Wrestler finds success despite his disabilities
By Ben Smith
The Journal Gazette
The draw sheet will tell you that Tim Meney of Northwestern High School, 119 pounds and a senior, lost in the first round of the New Haven wrestling semistate Saturday morning, losing by a point to Marcus Miller of Muncie Southside.
Just another bloodless result in bloodless small type, you might think. Just one more kid going home early, no different than the 105 others who yanked off the headgear after one round and shed defeated tears.
So how come Tim Meney’s defeat still felt like triumph?
How come his coach, Steve Swinson, could still smile and tell you, not long after Meney left Memorial Coliseum on Saturday, that the kid finished his high school career with 98 wins? How come a bit of awe crept into his voice, when he recited one more result?
“Since birth, he’s had 16 surgeries for either eyesight or hearing or cleft palate,” Swinson informs. “But you would never know it, because he’s not a complainer. He doesn’t want any sympathy for it.”
Instead, he elicits only wonder. Partially deaf, 80 percent blind in one eye and 10 percent in the other, Meney nonetheless has been wrestling since middle school, dropping out one year because he thought he was too small.
He came back as an undersized 103-pounder his sophomore year, struggling mightily because he weighed just 95 pounds.
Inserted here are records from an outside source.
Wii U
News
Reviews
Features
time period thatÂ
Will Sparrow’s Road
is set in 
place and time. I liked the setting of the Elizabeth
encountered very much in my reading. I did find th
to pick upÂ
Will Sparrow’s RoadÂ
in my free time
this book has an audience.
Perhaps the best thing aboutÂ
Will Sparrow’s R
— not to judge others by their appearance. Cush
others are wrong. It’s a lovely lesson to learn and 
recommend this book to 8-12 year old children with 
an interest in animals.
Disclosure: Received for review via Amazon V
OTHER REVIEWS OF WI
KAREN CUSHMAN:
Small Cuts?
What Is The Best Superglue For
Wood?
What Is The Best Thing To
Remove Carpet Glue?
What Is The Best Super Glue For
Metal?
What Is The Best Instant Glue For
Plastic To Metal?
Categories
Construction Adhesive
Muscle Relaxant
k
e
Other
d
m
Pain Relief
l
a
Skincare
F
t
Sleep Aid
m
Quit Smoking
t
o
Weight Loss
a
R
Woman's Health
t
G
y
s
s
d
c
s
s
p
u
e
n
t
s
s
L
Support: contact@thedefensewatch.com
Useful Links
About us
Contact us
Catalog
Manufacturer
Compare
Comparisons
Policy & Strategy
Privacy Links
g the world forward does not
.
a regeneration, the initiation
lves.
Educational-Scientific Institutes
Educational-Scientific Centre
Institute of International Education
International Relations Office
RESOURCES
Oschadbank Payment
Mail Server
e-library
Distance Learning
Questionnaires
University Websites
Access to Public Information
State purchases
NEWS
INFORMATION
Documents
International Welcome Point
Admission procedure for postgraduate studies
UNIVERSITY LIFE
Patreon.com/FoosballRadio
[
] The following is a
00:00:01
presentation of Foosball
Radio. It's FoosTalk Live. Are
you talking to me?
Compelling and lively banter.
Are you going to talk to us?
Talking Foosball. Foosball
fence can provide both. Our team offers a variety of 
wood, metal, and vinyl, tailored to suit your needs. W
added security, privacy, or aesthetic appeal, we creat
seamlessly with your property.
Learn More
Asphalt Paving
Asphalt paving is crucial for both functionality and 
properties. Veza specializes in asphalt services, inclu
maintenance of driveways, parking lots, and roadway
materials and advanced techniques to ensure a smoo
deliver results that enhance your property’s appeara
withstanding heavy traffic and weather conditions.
But last year he reached the semistate, and this year he did it again, finishing his season with a 36-8 record.
“He sees better than you think,” Swinson says. “When he hears your voice at a distance, he’ll make pretty good eye contact with you. He sees a little bit of color, shapes, sizes stuff like that. I don’t think he’s labeled visually impaired so much, but he’s borderline.”
Wrestling, therefore, seems the perfect fit for him, relying as it does less on visual acuity than pressure and touch and feel.
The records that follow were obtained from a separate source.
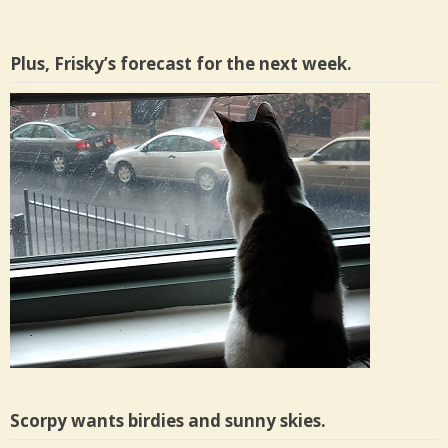
Plus, Frisky’s forecast for the next week.
Scorpy wants birdies and sunny skies.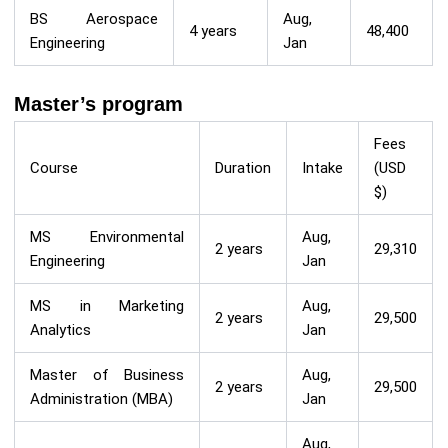
BS Aerospace
Aug,
4 years
48,400
Engineering
Jan
Master’s program
Fees
Course
Duration
Intake
(USD
$)
MS Environmental
Aug,
2 years
29,310
Engineering
Jan
MS in Marketing
Aug,
2 years
29,500
Analytics
Jan
Master of Business
Aug,
2 years
29,500
Administration (MBA)
Jan
Aug,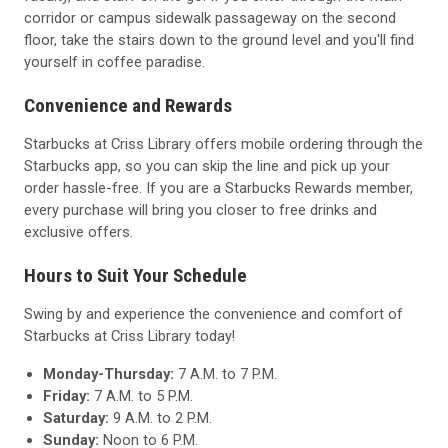
corridor or campus sidewalk passageway on the second
floor, take the stairs down to the ground level and you'll find
yourself in coffee paradise.
Convenience and Rewards
Starbucks at Criss Library offers mobile ordering through the
Starbucks app, so you can skip the line and pick up your
order hassle-free. If you are a Starbucks Rewards member,
every purchase will bring you closer to free drinks and
exclusive offers.
Hours to Suit Your Schedule
Swing by and experience the convenience and comfort of
Starbucks at Criss Library today!
Monday-Thursday:
7 A.M. to 7 P.M.
Friday:
7 A.M. to 5 P.M.
Saturday:
9 A.M. to 2 P.M.
Sunday:
Noon to 6 P.M.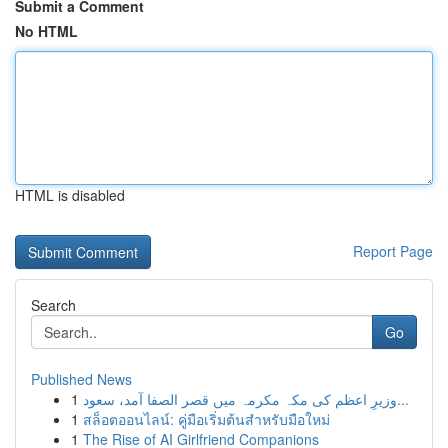
Submit a Comment
No HTML
HTML is disabled
Report Page
Search
Go
Published News
1
وزیرِ اعظم کی مکہ مکرمہ میں قصر الصفا آمد، سعود...
1
สล็อตออนไลน์: คู่มือเริ่มต้นสำหรับมือใหม่
1
The Rise of AI Girlfriend Companions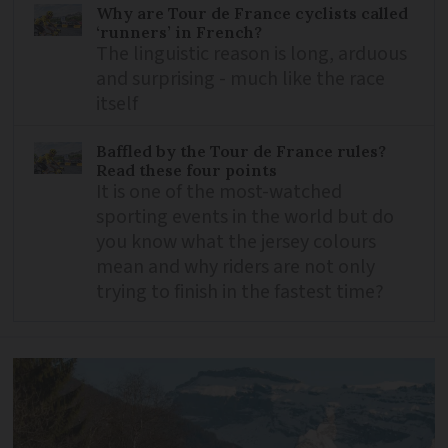
Why are Tour de France cyclists called
‘runners’ in French?
The linguistic reason is long, arduous
and surprising - much like the race
itself
Baffled by the Tour de France rules?
Read these four points
It is one of the most-watched
sporting events in the world but do
you know what the jersey colours
mean and why riders are not only
trying to finish in the fastest time?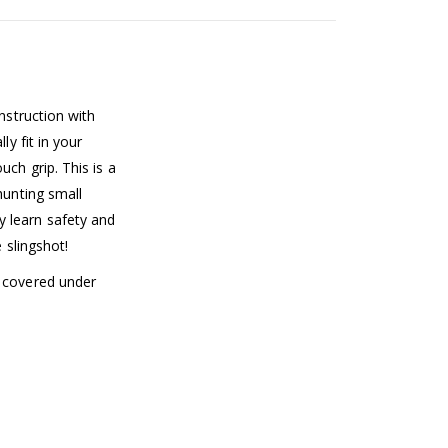
nstruction with
ly fit in your
ch grip. This is a
hunting small
 learn safety and
e slingshot!
t covered under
Swinson says he’s more comfortable “if he’s controlling your wrist or controlling your elbows,” and it’s tough for him sometimes differentiating one whistle from another in matches.
“So most referees, when they blow the whistle, will also tap him,” Swinson says.
So accepting of his fate is Meney “his physical disabilities have been present since birth “that Swinson never knew about all the surgeries until Meney’s story appeared in the Kokomo Tribune on Saturday morning. It wasn’t the first time he’d surprised someone, nor was it the last on Saturday.
“Yeah, everybody figured he’d get pinned or majority-decisioned, going up against Miller,” Swinson said, noting that the Muncie South wrestler came in with a 28-2 record. “But he only lost by a point. He wrestled him tough.”
Call it one more triumph.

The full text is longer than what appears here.